Before we dive into the nitty-gritty, let’s first get a sense for the application observability landscape.

As software engineers, it is crucial that we have insight into our running applications. This is especially true when we have customers paying-for and depending-on our products. As a customer and user, there are few things more frustrating that trying to get your work done and some SaaS product that you pay for is currently unavailable or running extremely slow. As a business, we may be able to get away with some down-time and slow services here and there, but if it becomes the norm, the customer-experience deteriorates to the point where customers start looking elsewhere.

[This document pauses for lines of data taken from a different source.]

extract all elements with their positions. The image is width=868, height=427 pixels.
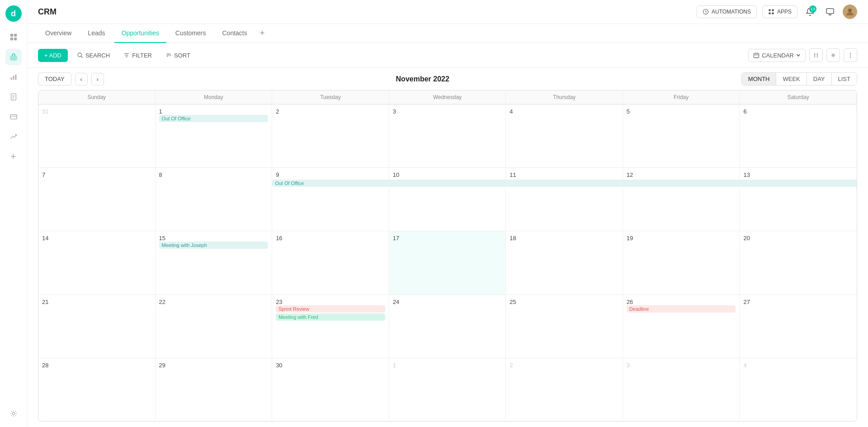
cal-cell-nov-18[interactable]: 18 (506, 231, 623, 294)
cal-cell-nov-28[interactable]: 28 (38, 358, 156, 421)
cal-cell-nov-5[interactable]: 5 (623, 104, 740, 167)
cal-cell-nov-22[interactable]: 22 (156, 295, 273, 358)
sidebar-item-add[interactable]: + (5, 148, 22, 165)
event-out-of-office-1[interactable]: Out Of Office (159, 115, 269, 122)
user-avatar[interactable] (843, 5, 857, 19)
week-row: 28 29 30 1 2 3 4 (38, 358, 857, 421)
day-header-sat: Saturday (740, 90, 857, 104)
cal-cell-nov-12[interactable]: 12 (623, 168, 740, 231)
cal-cell-nov-21[interactable]: 21 (38, 295, 156, 358)
app-header: CRM AUTOMATIONS APPS (27, 0, 868, 24)
cal-cell-dec-1[interactable]: 1 (389, 358, 506, 421)
cal-cell-nov-23[interactable]: 23 Sprint Review Meeting with Fred (272, 295, 389, 358)
svg-rect-3 (14, 38, 16, 40)
automations-icon (703, 9, 709, 15)
svg-point-41 (850, 57, 851, 57)
cal-cell-nov-30[interactable]: 30 (272, 358, 389, 421)
cal-cell-nov-27[interactable]: 27 (740, 295, 857, 358)
view-day-button[interactable]: DAY (807, 73, 832, 85)
cal-cell-nov-19[interactable]: 19 (623, 231, 740, 294)
calendar-view-button[interactable]: CALENDAR (748, 49, 806, 62)
cal-cell-dec-3[interactable]: 3 (623, 358, 740, 421)
cal-cell-nov-24[interactable]: 24 (389, 295, 506, 358)
monitor-button[interactable] (823, 5, 837, 19)
cal-cell-dec-2[interactable]: 2 (506, 358, 623, 421)
sidebar-item-card[interactable] (5, 109, 22, 125)
svg-rect-7 (15, 75, 16, 80)
tab-leads[interactable]: Leads (80, 24, 112, 43)
automations-button[interactable]: AUTOMATIONS (697, 5, 757, 18)
add-button[interactable]: + ADD (38, 49, 68, 62)
view-month-button[interactable]: MONTH (742, 73, 777, 85)
tab-add-button[interactable]: + (256, 25, 269, 42)
apps-button[interactable]: APPS (762, 5, 797, 18)
calendar-header-row: Sunday Monday Tuesday Wednesday Thursday… (38, 90, 857, 104)
event-meeting-fred[interactable]: Meeting with Fred (276, 313, 385, 321)
day-header-mon: Monday (156, 90, 273, 104)
day-header-sun: Sunday (38, 90, 156, 104)
cal-cell-nov-13[interactable]: 13 (740, 168, 857, 231)
svg-rect-32 (754, 53, 759, 58)
filter-button[interactable]: FILTER (119, 49, 156, 62)
cal-cell-nov-6[interactable]: 6 (740, 104, 857, 167)
next-button[interactable]: › (91, 73, 104, 85)
cal-cell-nov-2[interactable]: 2 (272, 104, 389, 167)
sidebar-item-trend[interactable] (5, 128, 22, 145)
toolbar-left: + ADD SEARCH FILTER (38, 49, 195, 62)
cal-cell-nov-29[interactable]: 29 (156, 358, 273, 421)
day-header-wed: Wednesday (389, 90, 506, 104)
sidebar-item-briefcase[interactable] (5, 49, 22, 65)
event-out-of-office-span[interactable]: Out Of Office (272, 180, 857, 187)
svg-point-24 (78, 53, 81, 57)
cal-cell-dec-4[interactable]: 4 (740, 358, 857, 421)
app-logo[interactable]: d (5, 5, 22, 22)
toolbar: + ADD SEARCH FILTER (27, 43, 868, 68)
notification-badge: 13 (809, 5, 816, 13)
sidebar-item-document[interactable] (5, 89, 22, 105)
cal-cell-nov-14[interactable]: 14 (38, 231, 156, 294)
cal-cell-nov-8[interactable]: 8 (156, 168, 273, 231)
cal-cell-nov-16[interactable]: 16 (272, 231, 389, 294)
svg-rect-12 (10, 115, 16, 119)
tab-customers[interactable]: Customers (168, 24, 213, 43)
gear-icon (830, 52, 836, 58)
cal-cell-nov-15[interactable]: 15 Meeting with Joseph (156, 231, 273, 294)
cal-cell-31-oct[interactable]: 31 (38, 104, 156, 167)
event-deadline[interactable]: Deadline (627, 305, 736, 313)
sidebar-item-chart[interactable] (5, 69, 22, 85)
calendar-view-switcher: MONTH WEEK DAY LIST (741, 72, 857, 85)
today-button[interactable]: TODAY (38, 72, 71, 85)
cal-cell-nov-7[interactable]: 7 (38, 168, 156, 231)
day-header-fri: Friday (623, 90, 740, 104)
app-title: CRM (38, 7, 57, 17)
prev-button[interactable]: ‹ (75, 73, 88, 85)
calendar-grid: Sunday Monday Tuesday Wednesday Thursday… (38, 90, 857, 422)
cal-cell-nov-9[interactable]: 9 Out Of Office (272, 168, 389, 231)
settings-button[interactable] (826, 48, 840, 62)
cal-cell-nov-11[interactable]: 11 (506, 168, 623, 231)
sidebar-item-grid[interactable] (5, 29, 22, 45)
search-icon (77, 52, 83, 58)
event-sprint-review[interactable]: Sprint Review (276, 305, 385, 313)
search-button[interactable]: SEARCH (72, 49, 114, 62)
more-options-button[interactable] (844, 48, 857, 62)
cal-cell-nov-1[interactable]: 1 Out Of Office (156, 104, 273, 167)
cal-cell-nov-17[interactable]: 17 (389, 231, 506, 294)
tab-opportunities[interactable]: Opportunities (114, 24, 166, 43)
sidebar-item-settings[interactable] (5, 405, 22, 422)
event-meeting-joseph[interactable]: Meeting with Joseph (159, 242, 269, 249)
cal-cell-nov-20[interactable]: 20 (740, 231, 857, 294)
tab-overview[interactable]: Overview (38, 24, 79, 43)
cal-cell-nov-4[interactable]: 4 (506, 104, 623, 167)
notifications-button[interactable]: 13 (803, 5, 817, 19)
svg-line-25 (81, 56, 82, 57)
tab-contacts[interactable]: Contacts (215, 24, 254, 43)
view-week-button[interactable]: WEEK (776, 73, 807, 85)
cal-cell-nov-3[interactable]: 3 (389, 104, 506, 167)
column-settings-button[interactable] (809, 48, 823, 62)
cal-cell-nov-26[interactable]: 26 Deadline (623, 295, 740, 358)
sort-button[interactable]: SORT (161, 49, 195, 62)
view-list-button[interactable]: LIST (832, 73, 857, 85)
cal-cell-nov-10[interactable]: 10 (389, 168, 506, 231)
cal-cell-nov-25[interactable]: 25 (506, 295, 623, 358)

But don’t worry - it’s not all doom and gloom! As software engineers, there are plenty of tools at our disposal that enable us to provide the best customer experience possible. For example, as we develop a piece of software, we can write unit, integration, end-to-end and stress tests to ensure that features are implemented properly and that they continue to work tomorrow even though the codebase is constantly changing. These tools work great for local development and CI/CD… but what do you do when the application is running in production and we encounter issues? To answer that question, we’ll need to reach for tools that fall under the observability umbrella.

The Three Pillars of Observability

In the context of software, observability is the ability to inspect and understand a running application. In order to introspect an application we need to extract some data from while it is running without hindering its ability to service user requests. Observability tooling that interferes with an application’s natural ability to service requests is not viable in production as it impacts our customers in undefined ways. So how do we extract data from a running application in such a way?

The three most common ways to achieve this are logging, metrics and traces. Combined, they create the three pillars of observability and allow us to effectively analyze and debug our production applications and systems. Let’s briefly look at what each of these pillars does for us to get a sense for how they work together to give us application observability:

Logs: Logs contain detailed information as to what events are taking place within an application. Logs can be either structured (JSON for example) or unstructured (free text).
Metrics: Metrics are measurements of your application over time and can contain a few bits of metadata to enrich the measurements and give them more context.
Traces: Traces are a collection of related events with each event containing metadata as to what happened and for how long. Traces can span across call stacks on a single machine and even across services via distributed tracing.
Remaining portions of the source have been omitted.